As an academician and a mother of a four-year old, I discovered that children learn things better if you provide them with illustrations. The same principle applies to adults as well. But in being able to learn things, adults have an advantage, and that is their experience. However, there are some “adults” who simply refuse to learn anything no matter what. That seems to be the case with our leaders and politicians who have proved absolutely incapable of learning this simple lesson – that of “strength in unity”. Therefore, I would like to read them this story today which I had learnt several years ago when I was a child:

Once upon a time, a flock of doves was trapped in a net by a hunter. The doves desperately fluttered their wings for a while in order to escape but to no avail. Fortunately, the doves had a wise leader who told them that there was strength in unity and advised them to fly up together holding on to the net. The doves followed the advice and were able to carry the net along with them. While the doves were flying in the sky carrying the net, the hunter looked in astonishment.    

A very simple story with a wonderful lesson to learn! I wonder how long it will take for our leaders to learn this lesson.

Granted that in an era of (so-called) “democracy”, every opinion has a right and potential to express itself. We (Kashmiris) have heard a number of voices over the past six decades, and, more so, over the past twenty years. The numbers are so overwhelmingly large that perhaps our auditory system is desensitized by now, which is probably why we do not care as much anymore. Or, perhaps, since there are too many things to worry about, we have chosen to be deaf, dumb, and blind.

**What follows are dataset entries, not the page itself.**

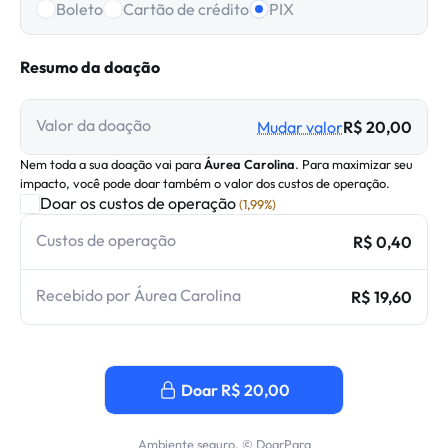
Boleto
Cartão de crédito
PIX
Resumo da doação
Valor da doação
Mudar valor
R$ 20,00
Nem toda a sua doação vai para
Áurea Carolina
. Para maximizar seu
impacto, você pode doar também o valor dos custos de operação.
Doar os custos de operação
(
1,99%
)
Custos de operação
R$ 0,40
Recebido por Áurea Carolina
R$ 19,60
Doar R$ 20,00
Ambiente seguro. © DoarPara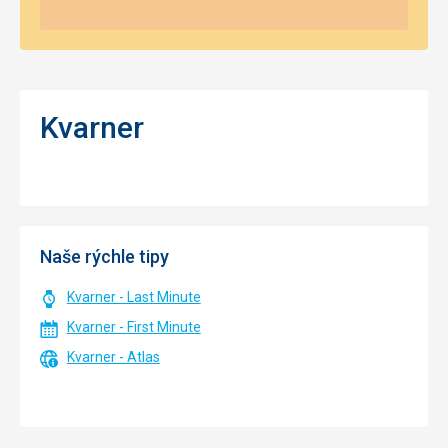
Kvarner
Naše rýchle tipy
Kvarner - Last Minute
Kvarner - First Minute
Kvarner - Atlas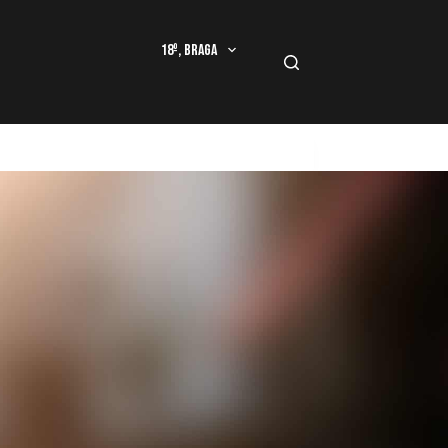
18º, Braga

After a handful of two decades of continued political unrest and the persisting deadlock on the issue of Kashmir, instead of extending its credentials with sincerity and responsibility, the All Party Hurriyat Conference (APHC), like our political parties, has all but tangled itself in its war of ideologies and opinions. I remember, in 2003, many people were taken aback when APHC had officially split into the so-called “M” and “A” (and now “G”) denominations. The conflict had been simmering within the conglomerate for quite a while and even reached a stage where the members of the two factions crossed all limits of political etiquette and indulged in personal abuse and mud-slinging, let alone emerging with a unified agenda. Time and again, we have hoped for a long awaited compromise between the two, just as we have prayed for a negotiated settlement on the Kashmir dispute between India and Pakistan. It is the year 2009 now and we have seen several ups and downs with regard to the issue of Kashmir; yet owing to the factional politics of our leadership, we have failed to achieve any consensus on a political agenda.

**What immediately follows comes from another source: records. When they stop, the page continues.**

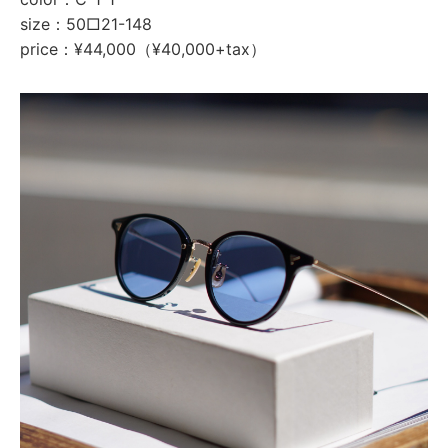
size：50□21-148
price：¥44,000（¥40,000+tax）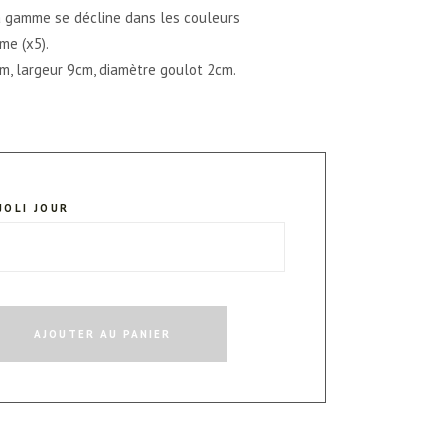
La gamme se décline dans les couleurs
me (x5).
m, largeur 9cm, diamètre goulot 2cm.
JOLI JOUR
AJOUTER AU PANIER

It seems that the Hurriyat leaders may end up continuing their ding-dong agitation for the rest of their lives without a fruitful outcome; let us hope it is not true, but that is what can be inferred and anticipated given our past and recent experience. Amidst this conflict of ideas and the ever-widening rift between the G’s and the M’s, the extremists and the moderates, the hawks and the doves, complemented by the individual ego clashes between the various self-proclaimed leaders, the fate of a common Kashmiri is lingering in a dark tunnel of hopelessness and helplessness.

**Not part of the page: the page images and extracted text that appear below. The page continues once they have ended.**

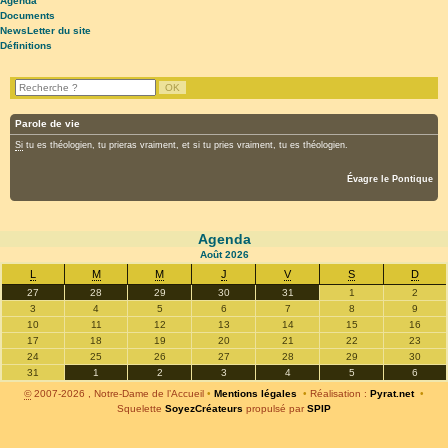
Agenda
Documents
NewsLetter du site
Définitions
Parole de vie
Si
tu es théologien, tu prieras vraiment, et si tu pries vraiment, tu es théologien.
Évagre le Pontique
Agenda
Août
2026
L
M
M
J
V
S
D
27
28
29
30
31
1
2
3
4
5
6
7
8
9
10
11
12
13
14
15
16
17
18
19
20
21
22
23
24
25
26
27
28
29
30
31
1
2
3
4
5
6
©
2007-2026 , Notre-Dame de l’Accueil
•
Mentions légales
•
Réalisation :
Pyrat.net
•
Squelette
SoyezCréateurs
propulsé par
SPIP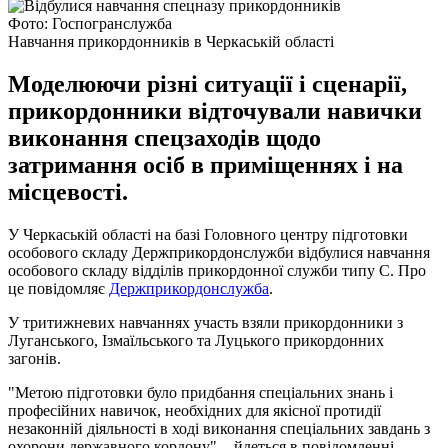
Фото: Госпогранслужба
Навчання прикордонників в Черкаській області
Моделюючи різні ситуації і сценарії,
прикордонники відточували навички
виконання спецзаходів щодо
затримання осіб в приміщеннях і на
місцевості.
У Черкаській області на базі Головного центру підготовки
особового складу Держприкордонслужби відбулися навчання
особового складу відділів прикордонної служби типу С. Про
це повідомляє
Держприкордонслужба
.
У тритижневих навчаннях участь взяли прикордонники з
Луганського, Ізмаїльського та Луцького прикордонних
загонів.
"Метою підготовки було придбання спеціальних знань і
професійних навичок, необхідних для якісної протидії
незаконній діяльності в ході виконання спеціальних завдань з
охорони державного кордону", - йдеться в повідомленні.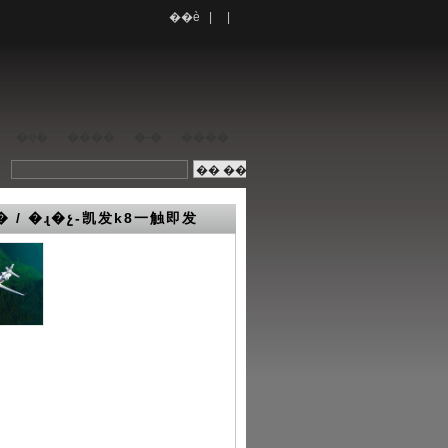
��è
| |
�ҿ�
����
�˶�
����
� / �ɻ�չ-凯发k8一触即发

In response to the latest “talks” (“quiet talks”) offer, while People’s Democratic Party and the National Conference expressed a desire to cooperate on (re-)framing the proposal for a solution – for a change (although it is yet too soon to comment on their sincerity and commitment on this), the APHC factions are yet to disengage themselves of the personal and ideological problems. At this critical juncture, when the people of Kashmir are desperately longing for a new ray of hope, this ideological fighting is again proving a stumbling block in the way of peace and progress.

While it (APHC) continues to oscillate between the rigidities of the past and the realities of the present, it won’t be quite over the board to say that perhaps time is near when the irresponsible attitude of the senior leadership will invite great public wrath as we have seen during the last assembly elections when people came out in overwhelming numbers despite the strong “boycott” calls.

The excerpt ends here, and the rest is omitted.